Em "Estudando a Bossa", álbum de 2008, Tom Zé lançou a tese de que o movimento —por seu caráter feminino— influenciou a engenharia brasileira. "As plataformas flutuantes da ponte Rio-Niterói, femininas, acolhendo o mar, permitiram sustentar aquela estrutura toda, que até então ninguém sabia como fazer num mar tão profundo. Veja que força o feminino tem", afirma o músico, amarrando engenharia, música e língua.

Com produção musical de Daniel Ganjaman e Daniel Maia, "Língua Brasileira" traz em seus arranjos e mesmo em versos alguns gêneros nascidos na —ou adotados pela— tradição brasileira, como samba-canção, rap, samba-enredo, baião, rock, marcha.

Tom Zé vê na música produzida aqui a manifestação mais nítida da grandeza da cultura brasileira. Lembra a bossa nova, que costuma descrever como a responsável por fazer o Brasil passar de exportador de matéria-prima —"grau mais baixo de desenvolvimento de uma civilização"— a exportador de arte —"grau mais elevado".

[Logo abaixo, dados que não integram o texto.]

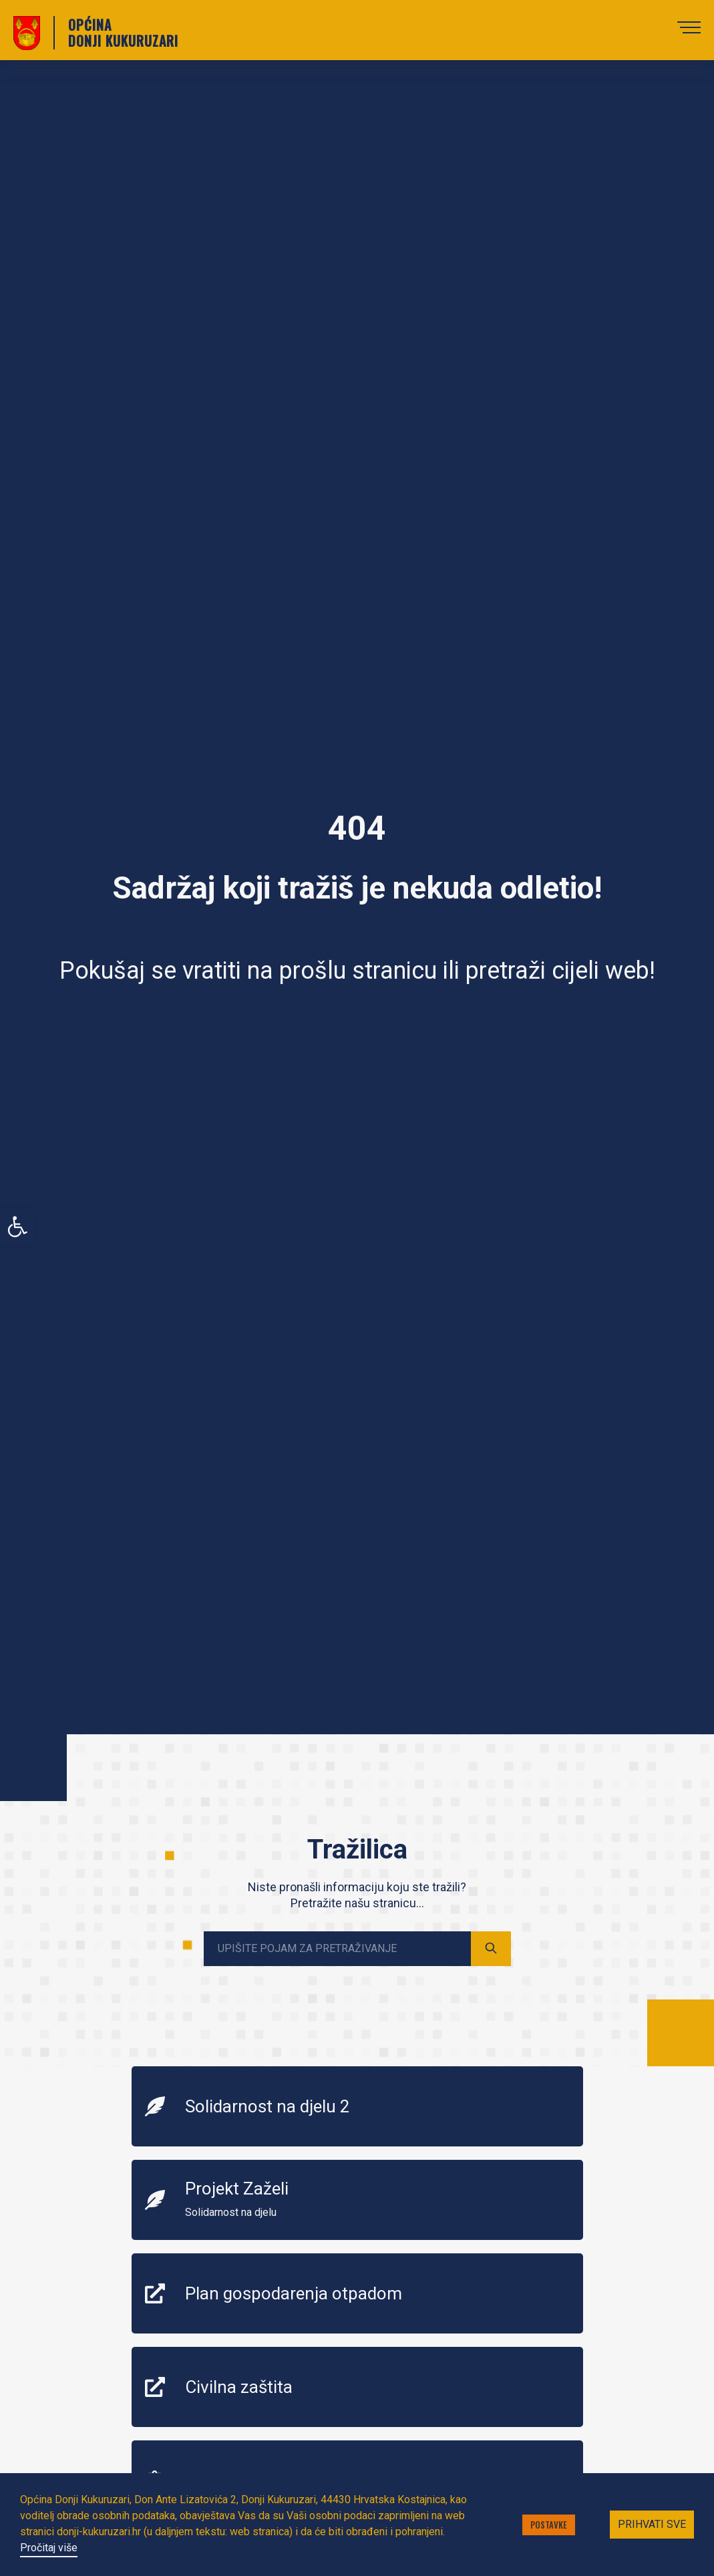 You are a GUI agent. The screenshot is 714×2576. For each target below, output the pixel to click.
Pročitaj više (48, 2547)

Mas louva também a produção contemporânea, representada no disco na participação de Maria Beraldo na faixa-título. "Hoje você tem Rincon Sapiência, Tatá Aeroplano, Terno, Trupe Chá de Boldo, Karina Buhr, Metá Metá. Eu tenho orgulho do que eu ouço. Se não fosse crime, eu roubava e dizia que era minha a música deles. Não estou falando do arrastão [como o cantor chama sua prática de usar como referência algo de outro artista], porque isso eu já faço. Estou falando de tirar o nome de quem fez e botar o meu", brinca.

Músico baiano Tom Zé, que lança o disco 'Língua Brasileira' - Divulgação

Apoiado em estudos acadêmicos e nas reflexões por vezes densas de Tom Zé, "Língua Brasileira" não abandona a alma lúdica, o prazer de brincar com palavras. Desde a criação de neologismos usando fonemas que evocam línguas indígenas ou africanas até o uso de expressões como "cu do juda".

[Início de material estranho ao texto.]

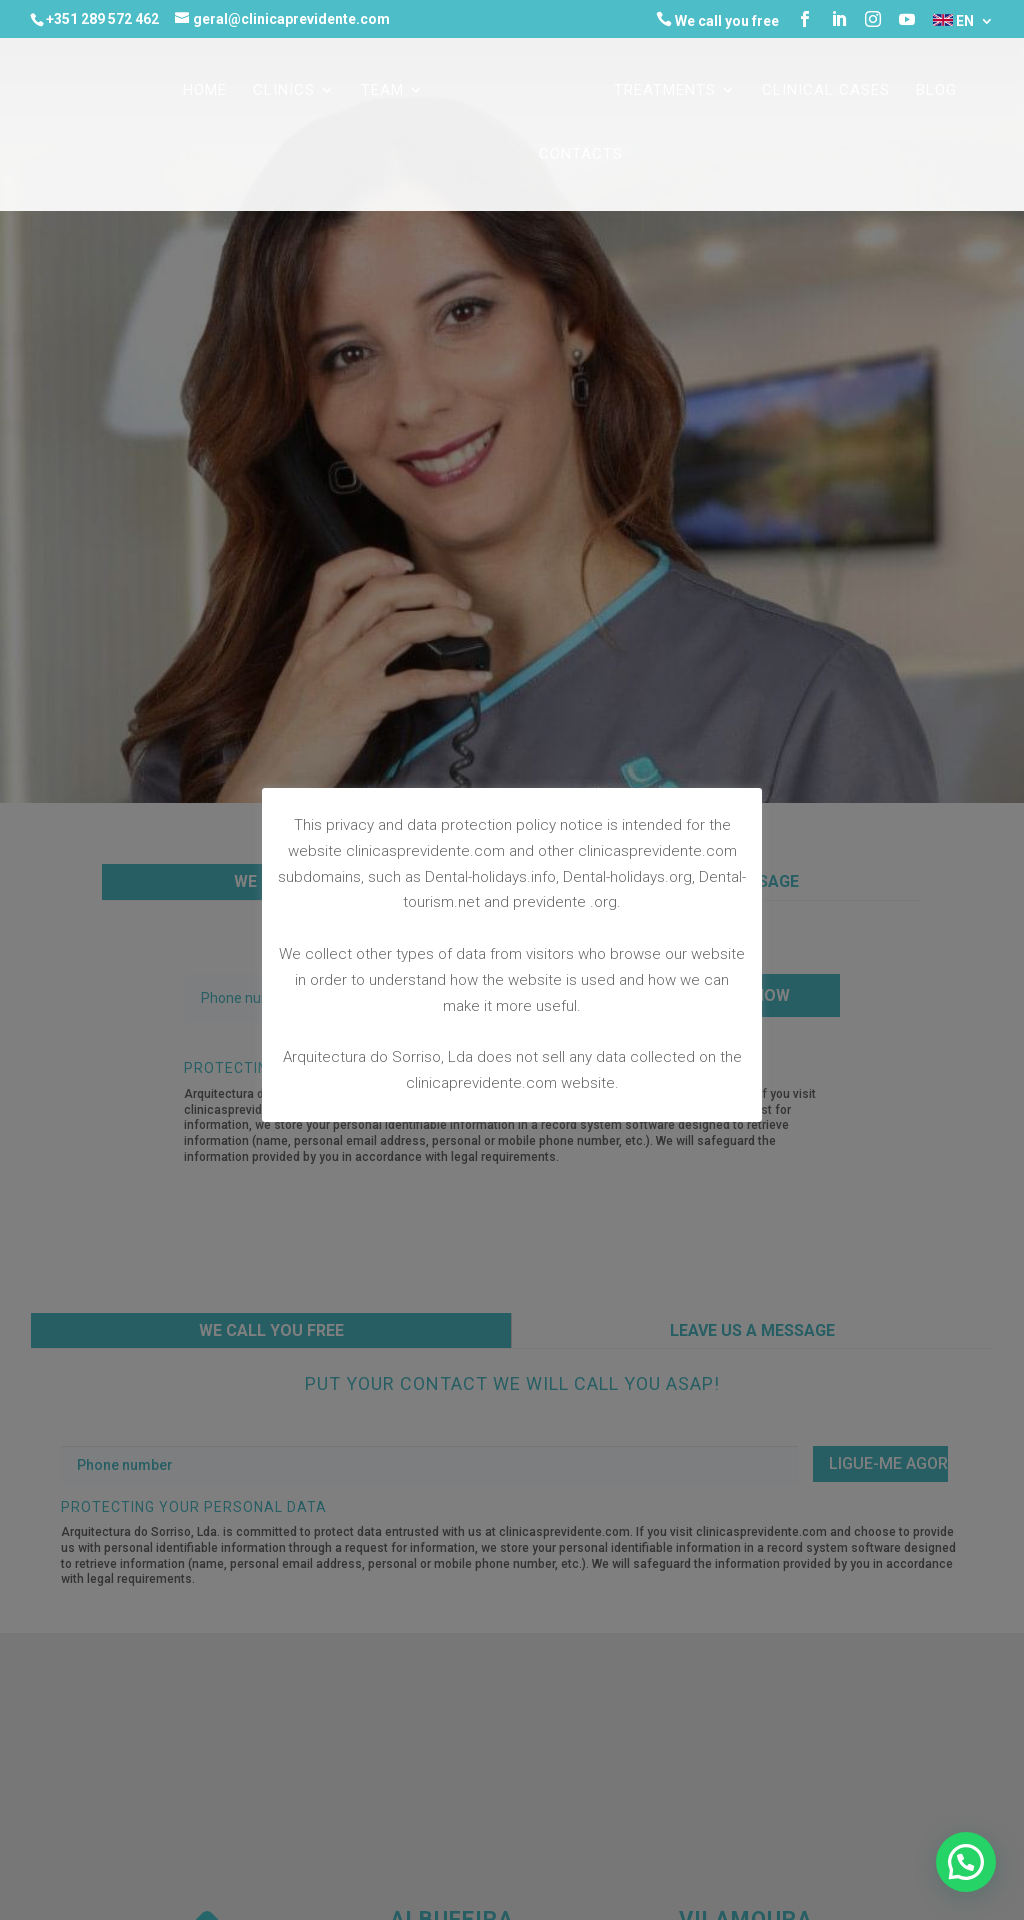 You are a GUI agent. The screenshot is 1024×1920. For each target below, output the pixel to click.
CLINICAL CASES (826, 91)
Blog (936, 91)
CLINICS (284, 91)
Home (205, 91)
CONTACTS (581, 155)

Há também a construção de uma canção simplesmente a partir da contraposição do guia dos telefones do metrô de Nova York e o de Irará —para concluir que "Corpo de Bombeiros/ sinto muito, lá (em Irará) não tem/ vá apagar seu fogo em Nova York".

Por fim, há a máxima subversão-molecagem, uma (im)possível síntese da "língua brasileira" defendida pelo baiano. Nada menos do que rasgar ao meio a palavra "latrinas" convertendo o som de "tr" num sonoro peido, no instante em que o migrante pergunta para a porção burguesa da metrópole de "San Pablo, San Pavlov, San Paulandia" o que "seria de ti sem nosostros los mais paraguaios, los kabroboles, los kabras de la peste". "E quem, quem limparia vostras latrinas?" Invenção e revolta, humor e experimentalismo —a língua deste país, a música de Tom Zé.